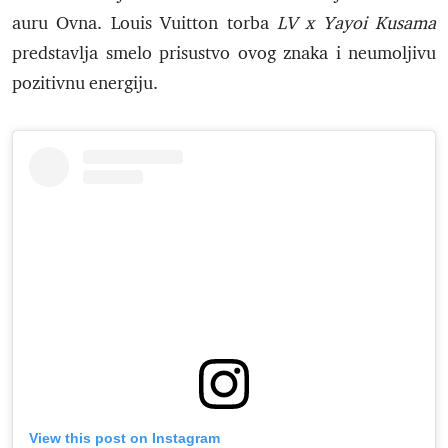
auru Ovna. Louis Vuitton torba
LV x Yayoi Kusama
predstavlja smelo prisustvo ovog znaka i neumoljivu
pozitivnu energiju.
View this post on Instagram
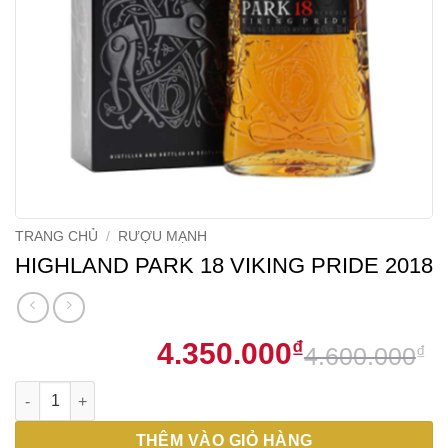
TRANG CHỦ
/
RƯỢU MẠNH
HIGHLAND PARK 18 VIKING PRIDE 2018
4.350.000
₫
4.600.000
₫
G
G
HIGHLAND PARK 18 VIKING PRIDE 2018 số lượng
g
h
l
t
THÊM VÀO GIỎ HÀNG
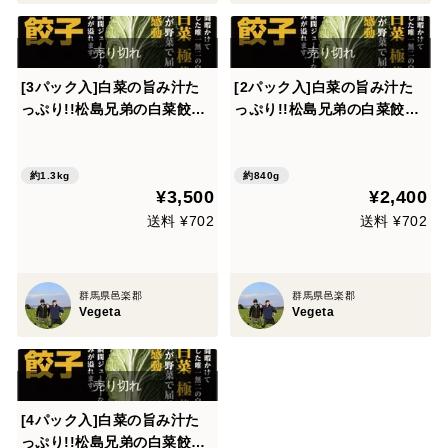
[3パック入]白菜の旨み汁た
[2パック入]白菜の旨み汁た
っぷり!!松島兄弟の白菜餃子
っぷり!!松島兄弟の白菜餃子
(15粒)
(15粒)
約1.3kg
約840g
¥3,500
¥2,400
送料 ¥702
送料 ¥702
群馬県邑楽郡
群馬県邑楽郡
Vegeta
Vegeta
[4パック入]白菜の旨み汁た
っぷり!!松島兄弟の白菜餃子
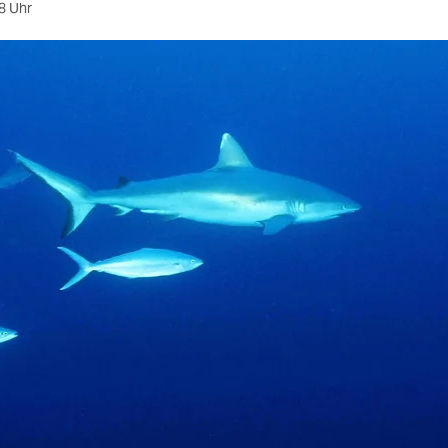
8 Uhr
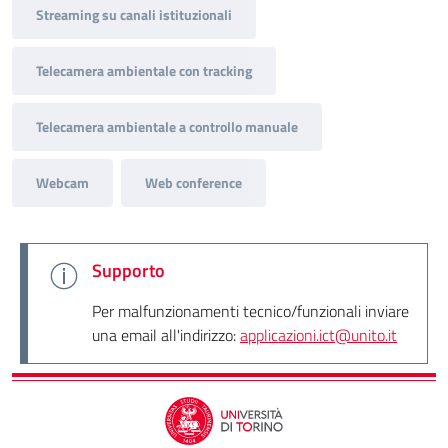
Streaming su canali istituzionali
Telecamera ambientale con tracking
Telecamera ambientale a controllo manuale
Webcam
Web conference
Supporto
Per malfunzionamenti tecnico/funzionali inviare
una email all'indirizzo:
applicazioni.ict@unito.it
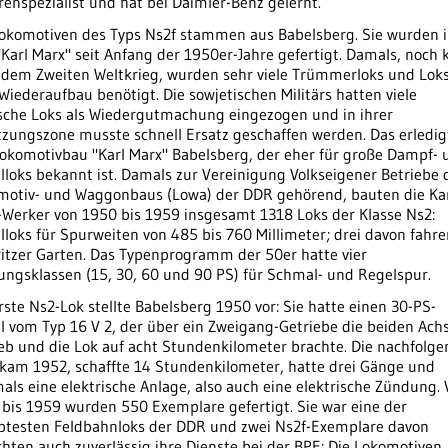
enspezialist und hat bei Daimler-Benz gelernt.
Lokomotiven des Typs Ns2f stammen aus Babelsberg. Sie wurden 
Karl Marx" seit Anfang der 1950er-Jahre gefertigt. Damals, noch 
 dem Zweiten Weltkrieg, wurden sehr viele Trümmerloks und Lok
iederaufbau benötigt. Die sowjetischen Militärs hatten viele
sche Loks als Wiedergutmachung eingezogen und in ihrer
tzungszone musste schnell Ersatz geschaffen werden. Das erledig
Lokomotivbau "Karl Marx" Babelsberg, der eher für große Dampf- 
lloks bekannt ist. Damals zur Vereinigung Volkseigener Betriebe 
motiv- und Waggonbaus (Lowa) der DDR gehörend, bauten die Kar
-Werker von 1950 bis 1959 insgesamt 1318 Loks der Klasse Ns2:
lloks für Spurweiten von 485 bis 760 Millimeter; drei davon fahr
itzer Garten. Das Typenprogramm der 50er hatte vier
ungsklassen (15, 30, 60 und 90 PS) für Schmal- und Regelspur.
rste Ns2-Lok stellte Babelsberg 1950 vor: Sie hatte einen 30-PS-
l vom Typ 16 V 2, der über ein Zweigang-Getriebe die beiden Ach
eb und die Lok auf acht Stundenkilometer brachte. Die nachfolg
 kam 1952, schaffte 14 Stundenkilometer, hatte drei Gänge und
als eine elektrische Anlage, also auch eine elektrische Zündung.
bis 1959 wurden 550 Exemplare gefertigt. Sie war eine der
ebtesten Feldbahnloks der DDR und zwei Ns2f-Exemplare davon
chten auch zuverlässig ihre Dienste bei der BPE: Die Lokomotiven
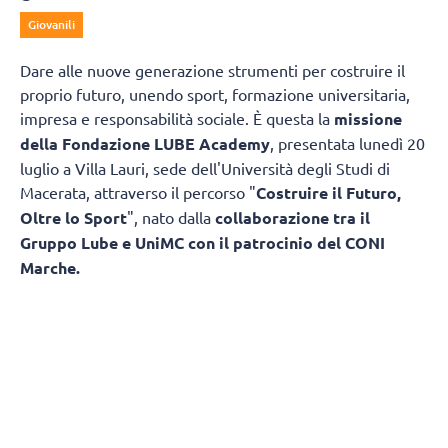
Giovanili
Dare alle nuove generazione strumenti per costruire il
proprio futuro, unendo sport, formazione universitaria,
impresa e responsabilità sociale. È questa la
missione
della Fondazione LUBE Academy
, presentata lunedì 20
luglio a Villa Lauri, sede dell'Università degli Studi di
Macerata, attraverso il percorso "
Costruire il Futuro,
Oltre lo Sport
", nato dalla
collaborazione tra il
Gruppo Lube e UniMC con il patrocinio del CONI
Marche.
L'obiettivo è trasformare il patrimonio di
esperienza maturato in oltre trentacinque anni di attività
sportiva in un modello capace di accompagnare
i giovani non soltanto nella pratica agonistica, ma anche
nello studio, nella crescita personale e nell'ingresso
nel mondo del lavoro. Un progetto che mette in rete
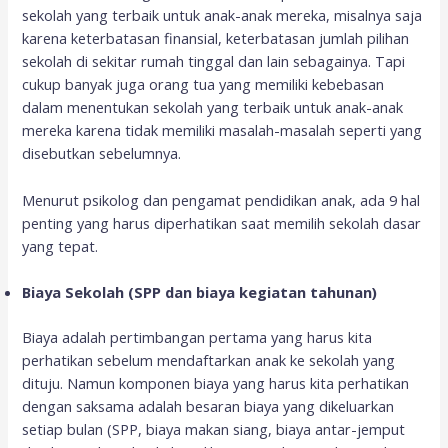
sekolah yang terbaik untuk anak-anak mereka, misalnya saja
karena keterbatasan finansial, keterbatasan jumlah pilihan
sekolah di sekitar rumah tinggal dan lain sebagainya. Tapi
cukup banyak juga orang tua yang memiliki kebebasan
dalam menentukan sekolah yang terbaik untuk anak-anak
mereka karena tidak memiliki masalah-masalah seperti yang
disebutkan sebelumnya.
Menurut psikolog dan pengamat pendidikan anak, ada 9 hal
penting yang harus diperhatikan saat memilih sekolah dasar
yang tepat.
Biaya Sekolah (SPP dan biaya kegiatan tahunan)
Biaya adalah pertimbangan pertama yang harus kita
perhatikan sebelum mendaftarkan anak ke sekolah yang
dituju. Namun komponen biaya yang harus kita perhatikan
dengan saksama adalah besaran biaya yang dikeluarkan
setiap bulan (SPP, biaya makan siang, biaya antar-jemput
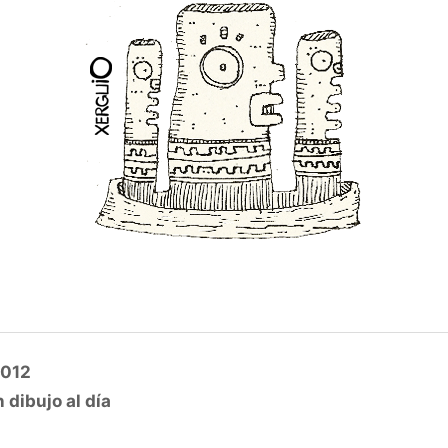
2012
 dibujo al día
────────────────────────────────────────
> [Your task]: From the entries above, copy every line where the word "mereka" shows up.

> [Answer for the task]:
sekolah yang terbaik untuk anak-anak mereka, misalnya saja
mereka karena tidak memiliki masalah-masalah seperti yang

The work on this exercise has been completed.